Here are some records. Repeat them all exactly.

========================================================================

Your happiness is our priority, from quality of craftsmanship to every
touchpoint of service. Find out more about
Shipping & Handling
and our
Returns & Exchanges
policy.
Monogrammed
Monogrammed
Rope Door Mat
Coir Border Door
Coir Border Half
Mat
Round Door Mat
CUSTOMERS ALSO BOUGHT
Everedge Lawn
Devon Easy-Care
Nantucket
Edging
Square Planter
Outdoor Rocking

========================================================================

**Written reply:**
Your happiness is our priority, from quality of craftsmanship to every
touchpoint of service. Find out more about
Shipping & Handling
and our
Returns & Exchanges
policy.
Monogrammed
Monogrammed
Rope Door Mat
Coir Border Door
Coir Border Half
Mat
Round Door Mat
CUSTOMERS ALSO BOUGHT
Everedge Lawn
Devon Easy-Care
Nantucket
Edging
Square Planter
Outdoor Rocking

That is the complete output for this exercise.